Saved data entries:
****************
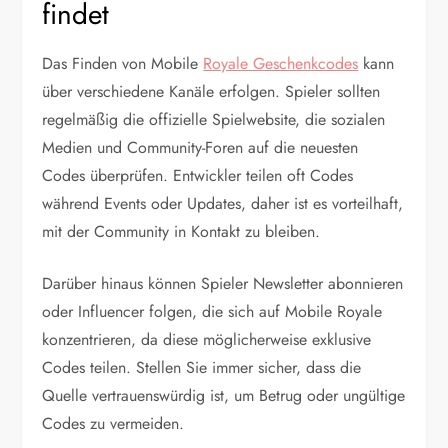
findet
Das Finden von Mobile
Royale Geschenkcodes
kann
über verschiedene Kanäle erfolgen. Spieler sollten
regelmäßig die offizielle Spielwebsite, die sozialen
Medien und Community-Foren auf die neuesten
Codes überprüfen. Entwickler teilen oft Codes
während Events oder Updates, daher ist es vorteilhaft,
mit der Community in Kontakt zu bleiben.
Darüber hinaus können Spieler Newsletter abonnieren
oder Influencer folgen, die sich auf Mobile Royale
konzentrieren, da diese möglicherweise exklusive
Codes teilen. Stellen Sie immer sicher, dass die
Quelle vertrauenswürdig ist, um Betrug oder ungültige
Codes zu vermeiden.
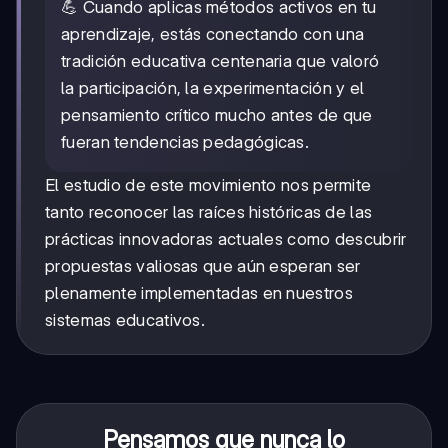
💪 Cuando aplicas métodos activos en tu
aprendizaje, estás conectando con una
tradición educativa centenaria que valoró
la participación, la experimentación y el
pensamiento crítico mucho antes de que
fueran tendencias pedagógicas.
El estudio de este movimiento nos permite
tanto reconocer las raíces históricas de las
prácticas innovadoras actuales como descubrir
propuestas valiosas que aún esperan ser
plenamente implementadas en nuestros
sistemas educativos.
Pensamos que nunca lo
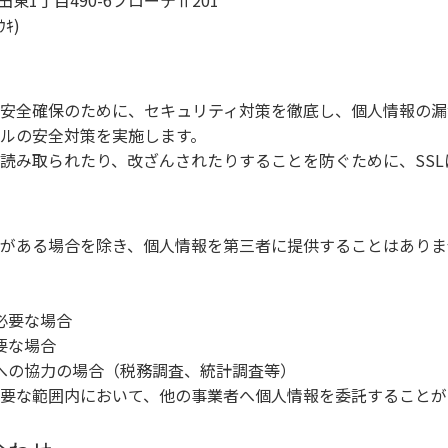
田東1丁目490-6ブローテⅡ201
ｷ)
安全確保のために、セキュリティ対策を徹底し、個人情報の漏
ルの安全対策を実施します。
読み取られたり、改ざんされたりすることを防ぐために、SSL
がある場合を除き、個人情報を第三者に提供することはありま
必要な場合
要な場合
への協力の場合（税務調査、統計調査等）
要な範囲内において、他の事業者へ個人情報を委託することが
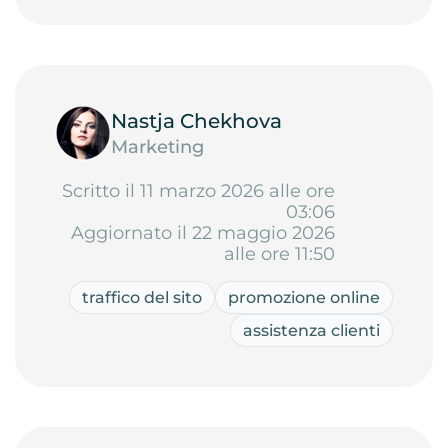
Nastja Chekhova
Marketing
Scritto il 11 marzo 2026 alle ore
03:06
Aggiornato il 22 maggio 2026
alle ore 11:50
traffico del sito
promozione online
assistenza clienti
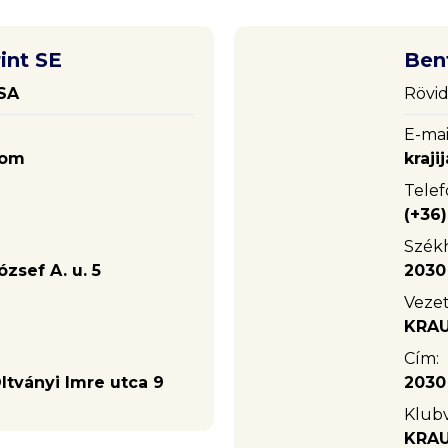
int SE
Ben
SA
Rövid
E-mai
com
kraj
Telef
(+36
Székh
zsef A. u. 5
2030 
Vezet
KRAU
Cím:
ltványi Imre utca 9
2030 
Klub
KRAU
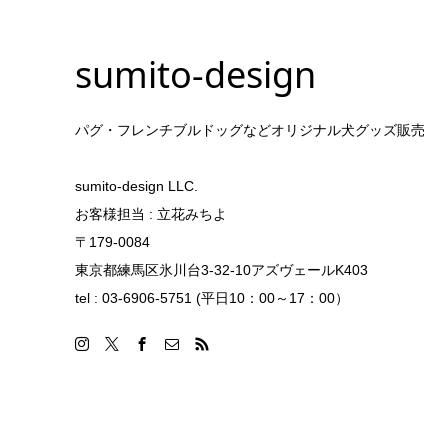
sumito-design
パグ・フレンチブルドッグなどオリジナル犬グッズ販売
sumito-design LLC.
お客様担当 : 立花みちよ
〒179-0084
東京都練馬区氷川台3-32-10アズヴェールK403
tel : 03-6906-5751 (平日10：00～17：00）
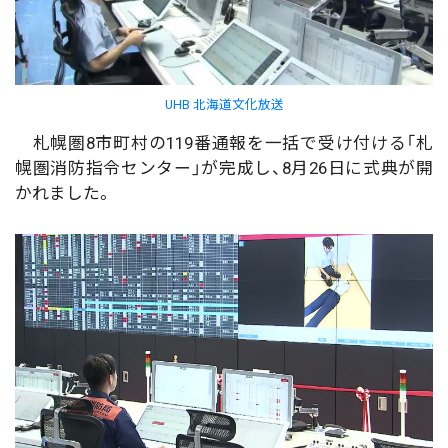
UHB 北海道文化放送
札幌圏8市町村の119番通報を一括で受け付ける「札
幌圏消防指令センター」が完成し、8月26日に式典が開
かれました。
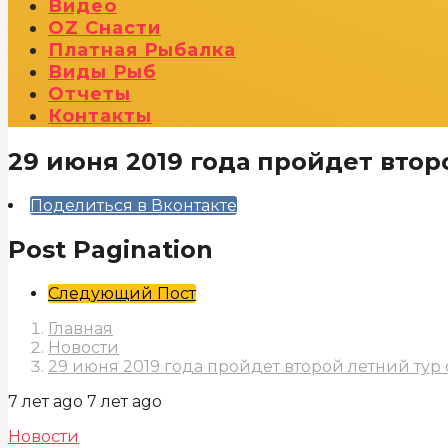
Видео
OZ Снасти
Платная Рыбалка
Виды Рыб
Отчеты
Контакты
29 июня 2019 года пройдет втор
Поделиться в Вконтакте
Post Pagination
Следующий Пост
Главная
Новости
29 июня 2019 года пройдет второй летний тур
7 лет ago
7 лет ago
Новости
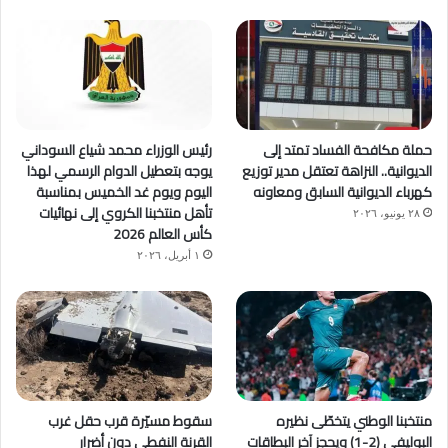
حملة مكافحة الفساد تمتد إلى
رئيس الوزراء محمد شياع السوداني
الديوانية.. النزاهة تعتقل مدير توزيع
يوجه بتعطيل الدوام الرسمي لهذا
كهرباء الديوانية السابق ومعاونه
اليوم ويوم غد الخميس بمناسبة
تأهل منتخبنا الكروي إلى نهائيات
٢٨ يونيو، ٢٠٢٦
كأس العالم 2026
١ أبريل، ٢٠٢٦
منتخبنا الوطني يتخطّى نظيره
سقوط مسيّرة قرب حقل غرب
البوليفي (2-1) ويحجز آخر البطاقات
القرنة النفطي دون أضرار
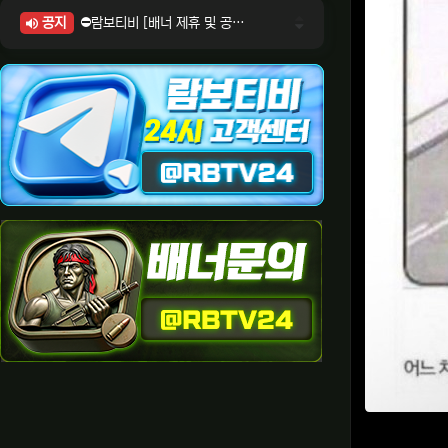
공지
⛔람보티비 [배너 제휴 및 공식 입점 문의 안내]
⛔람보티비 [포인트: 상품전환 및 제휴전환 안내]
⛔람보티비 [정회원 등급UP! 안내사항]
⛔람보티비 [채팅방 이용시 주의사항]
⛔람보티비 [공식보증업체 안내]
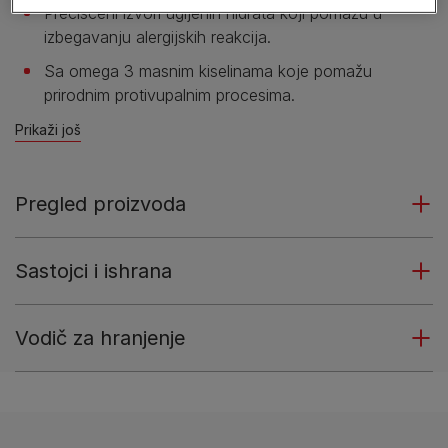
Prečišćeni izvori ugljenih hidrata koji pomažu u
izbegavanju alergijskih reakcija.
Sa omega 3 masnim kiselinama koje pomažu
prirodnim protivupalnim procesima.
Prikaži još
Pregled proizvoda
Sastojci i ishrana
Vodič za hranjenje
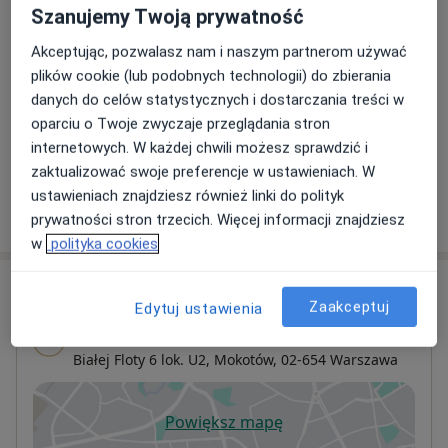
Umów wizytę
Od 20 000 zł
Szczegóły
Szanujemy Twoją prywatność
Akceptując, pozwalasz nam i naszym partnerom używać
Redukcja piersi
plików cookie (lub podobnych technologii) do zbierania
Umów wizytę
Od 22 000 zł
Szczegóły
danych do celów statystycznych i dostarczania treści w
oparciu o Twoje zwyczaje przeglądania stron
internetowych. W każdej chwili możesz sprawdzić i
+ 81 usług
zaktualizować swoje preferencje w ustawieniach. W
ustawieniach znajdziesz również linki do polityk
W jaki sposób ustalane są ceny?
prywatności stron trzecich. Więcej informacji znajdziesz
w
polityka cookies
Adres
Zaakceptuj
Edytuj ustawienia
Marina MedEstetic
Białej Floty 6 lok. U2,
Mokotów
, 02-654
Warszawa
Powiększ mapę
otwiera się w nowej karcie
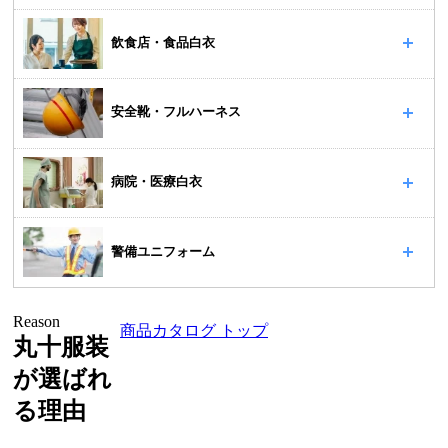
飲食店・食品白衣
安全靴・フルハーネス
病院・医療白衣
警備ユニフォーム
Reason
商品カタログ トップ
丸十服装
が選ばれ
る理由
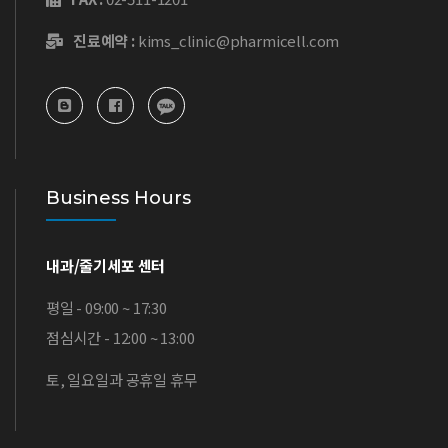
진료예약 :
kims_clinic@pharmicell.com
Business Hours
내과/줄기세포 센터
평일 - 09:00 ~ 17:30
점심시간 - 12:00 ~ 13:00
토, 일요일과 공휴일 휴무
****************
* _Prompt_
Starting at the line above with "29 июня 2019 года пройдет второй летний тур", output every line exactly up to and including the line with "اليوم ويوم غد الخميس بمناسبة", but none of the pictures.

* _Exercise output_
29 июня 2019 года пройдет второй летний тур
7 лет ago
7 лет ago
Новости
حملة مكافحة الفساد تمتد إلى
رئيس الوزراء محمد شياع السوداني
الديوانية.. النزاهة تعتقل مدير توزيع
يوجه بتعطيل الدوام الرسمي لهذا
كهرباء الديوانية السابق ومعاونه
اليوم ويوم غد الخميس بمناسبة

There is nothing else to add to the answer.